PROBLEM REQUIREMENTS :: In the entries that follow, find the word "díune" and report each line it is on.

AVAILABLE DATA ::

- Opening Delimiter -

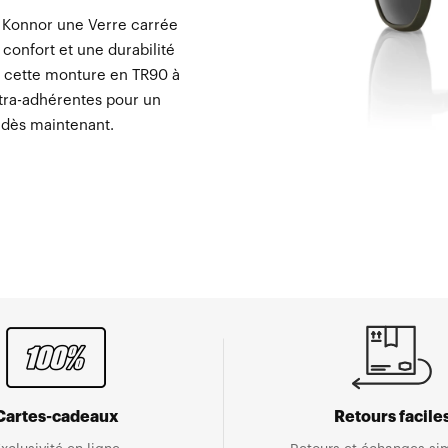
e Konnor une Verre carrée
confort et une durabilité
, cette monture en TR90 à
ltra-adhérentes pour un
 dès maintenant.
Cartes-cadeaux
Retours facile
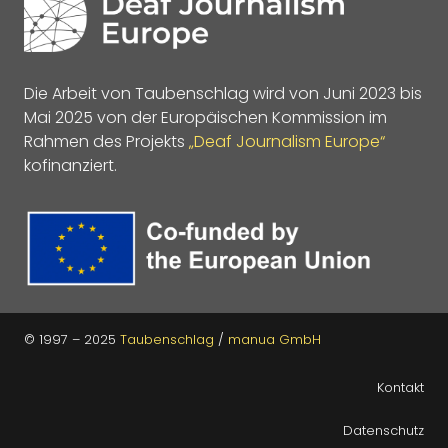
Die Arbeit von Taubenschlag wird von Juni 2023 bis
Mai 2025 von der Europäischen Kommission im
Rahmen des Projekts
„Deaf Journalism Europe“
kofinanziert.
© 1997 – 2025
Taubenschlag
/
manua GmbH
Kontakt
Datenschutz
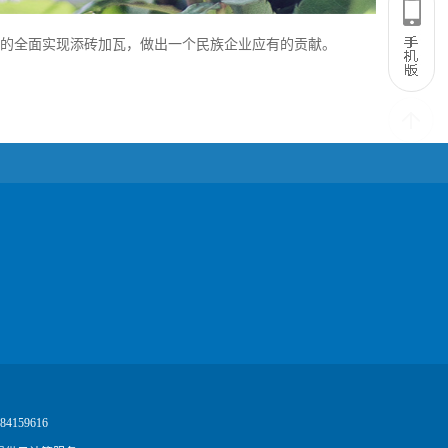
梦的全面实现添砖加瓦，做出一个民族企业应有的贡献。
4159616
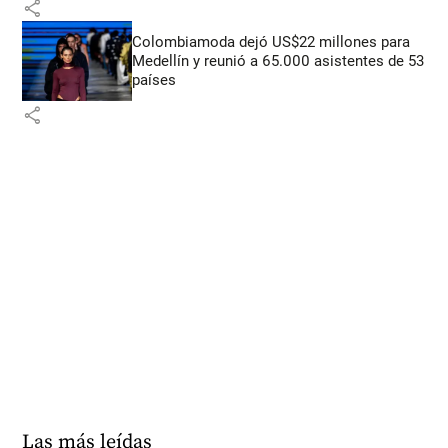
share
Colombiamoda dejó US$22 millones para
Medellín y reunió a 65.000 asistentes de 53
países
share
Las más leídas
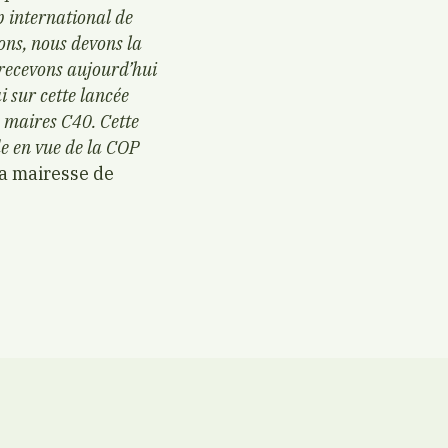
p international de
ons, nous devons la
 recevons aujourd’hui
 sur cette lancée
 maires C40. Cette
e en vue de la COP
la mairesse de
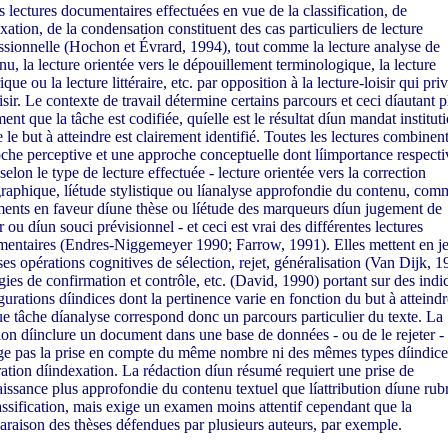
s lectures documentaires effectuées en vue de la classification, de
exation, de la condensation constituent des cas particuliers de lecture
ssionnelle (Hochon et Évrard, 1994), tout comme la lecture analyse de
nu, la lecture orientée vers le dépouillement terminologique, la lecture
ique ou la lecture littéraire, etc. par opposition à la lecture-loisir qui priv
aisir. Le contexte de travail détermine certains parcours et ceci díautant p
ment que la tâche est codifiée, quíelle est le résultat díun mandat institut
e le but à atteindre est clairement identifié. Toutes les lectures combinen
che perceptive et une approche conceptuelle dont líimportance respecti
selon le type de lecture effectuée - lecture orientée vers la correction
raphique, líétude stylistique ou líanalyse approfondie du contenu, com
ents en faveur díune thèse ou líétude des marqueurs díun jugement de
r ou díun souci prévisionnel - et ceci est vrai des différentes lectures
entaires (Endres-Niggemeyer 1990; Farrow, 1991). Elles mettent en j
ses opérations cognitives de sélection, rejet, généralisation (Van Dijk, 1
égies de confirmation et contrôle, etc. (David, 1990) portant sur des
indi
gurations díindices dont la pertinence varie en fonction du but à atteind
e tâche díanalyse correspond donc un parcours particulier du texte. La
ion díinclure un document dans une base de données - ou de le rejeter -
ge pas la prise en compte du même nombre ni des mêmes types díindice
ration díindexation. La rédaction díun résumé requiert une prise de
issance plus approfondie du contenu textuel que líattribution díune rub
assification, mais exige un examen moins attentif cependant que la
raison des thèses défendues par plusieurs auteurs, par exemple.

- Closing Delimiter -

TASK SOLUTION ::
ents en faveur díune thèse ou líétude des marqueurs díun jugement de
issance plus approfondie du contenu textuel que líattribution díune rub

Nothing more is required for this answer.